Note that Ronald Reagan’s popular vote total in 1984 was by far the largest recorded up to that time, and was not exceeded for 20 years. Note how the Democrats’ popular vote totals have grown steadily since that time. Note in particular that Barack Obama garnered the highest-ever popular vote total in 2008. No surprise there, given eight years of Republican rule, an unpopular war, the financial collapse of September 2008, and the prospect of the first African-American president. The remarkable thing, I think, is that despite all of that, nearly 60 million Americans turned out to vote for John McCain, viewed by most as a rather lackluster candidate.

Four years later, Barack Obama was by any rational accounting a failed president. Several political scientists have created models that forecast presidential votes based on economic data. Those models have correctly accounted for every post-war election, and they all said that Obama would not be re-elected, given the lousy economy of 2012. Yet, re-elected he was. His vote total declined by four million, but it was still the second-highest ever recorded, by a wide margin. The mystery of the 2012 election is that the Democrat vote total declined by four million, but the Republican total increased by only one million. Three million voters (more, given our increasing population) went missing, as Romney received fewer votes than George W. Bush got in 2004.

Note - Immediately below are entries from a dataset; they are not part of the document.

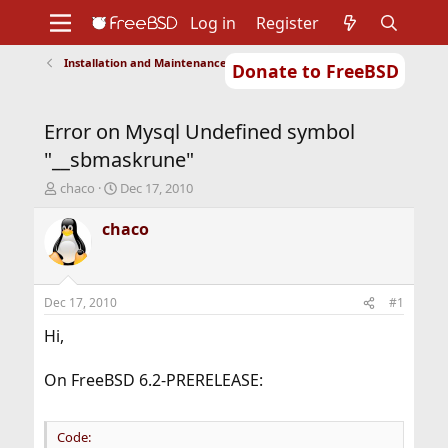
Log in
Register
Installation and Maintenance of Ports or Packages
Donate to FreeBSD
Home
About
Get FreeBSD
Documentation
Community
Developers
Error on Mysql Undefined symbol
Support
Foundation
"__sbmaskrune"
T
S
chaco
Dec 17, 2010
h
t
r
a
chaco
e
r
a
t
d
d
s
a
Dec 17, 2010
#1
t
t
a
e
Hi,
r
t
On FreeBSD 6.2-PRERELEASE:
e
r
Code: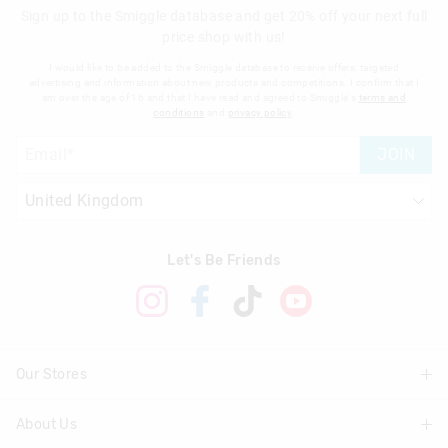
Sign up to the Smiggle database and get 20% off your next full
price shop with us!
I would like to be added to the Smiggle database to receive offers, targeted
advertising and information about new products and competitions. I confirm that I
am over the age of 16 and that I have read and agreed to Smiggle's
terms and
conditions
and
privacy policy
.
JOIN
Let's Be Friends
Our Stores
About Us
Find A Store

Various analysts have sliced and diced the data, and I think it is clear that a large portion of those three million were evangelicals who stayed home, either due to sheer lack of motivation or out of anti-Mormon bigotry. In many cases, I am afraid it was the latter. In any event, Mitt Romney demonstrated in 2012 that he does not have what it takes to motivate conservative voters to go to the polls, even against the most left-wing president–some say the worst president–in our history.

Why will it be any different in 2016? The opponent will be tired old Hillary Clinton, but the economy will be better and Hillary not only talks a better moderate game than Obama, but comes across as more competent. How many voters will give Romney a second look? Very few, I think. If the Republican Party is determined to lose in 2016, it should nominate Romney. Defeat would be pretty much guaranteed, much as it was in 1956 when the Democrats nominated the already-beaten Adlai Stevenson as a sacrificial lamb.

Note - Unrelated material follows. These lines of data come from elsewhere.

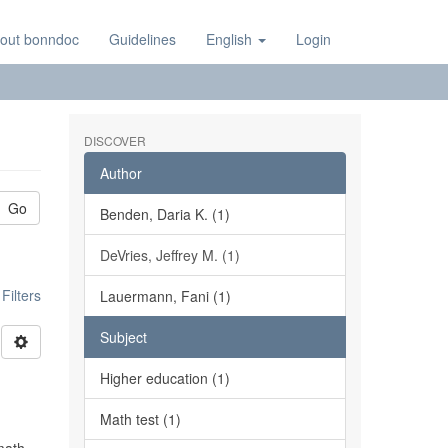
out bonndoc
Guidelines
English
Login
DISCOVER
Author
Go
Benden, Daria K. (1)
DeVries, Jeffrey M. (1)
ilters
Lauermann, Fani (1)
Subject
Higher education (1)
Math test (1)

The Republican Party has a number of strong, young candidates–some of whom are even charismatic!–who, I think, would beat an old, tired, gaffe-prone Hillary next year. Heck, forget charismatic; I think anyone but a retread would be the favorite. But already, the Republican nomination process threatens to go off the rails as precisely what we don’t need–two retreads–are dominating the news.

Mitt, consider this an effort at intervention by a friend: just say no. Please.